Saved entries
────────────────────

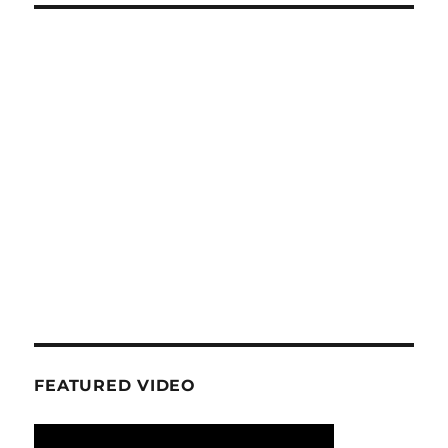
FEATURED VIDEO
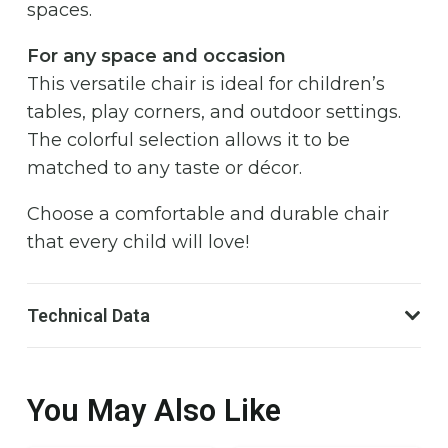
spaces.
For any space and occasion
This versatile chair is ideal for children’s
tables, play corners, and outdoor settings.
The colorful selection allows it to be
matched to any taste or décor.
Choose a comfortable and durable chair
that every child will love!
Technical Data
You May Also Like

────────────────────

◆ **Work to be completed**
Nothing but the lines from the one containing "For any space and occasion" through the last line of the data above should be given again, each exactly as it stands.

◆ **Result of the task**
For any space and occasion
This versatile chair is ideal for children’s
tables, play corners, and outdoor settings.
The colorful selection allows it to be
matched to any taste or décor.
Choose a comfortable and durable chair
that every child will love!
Technical Data
You May Also Like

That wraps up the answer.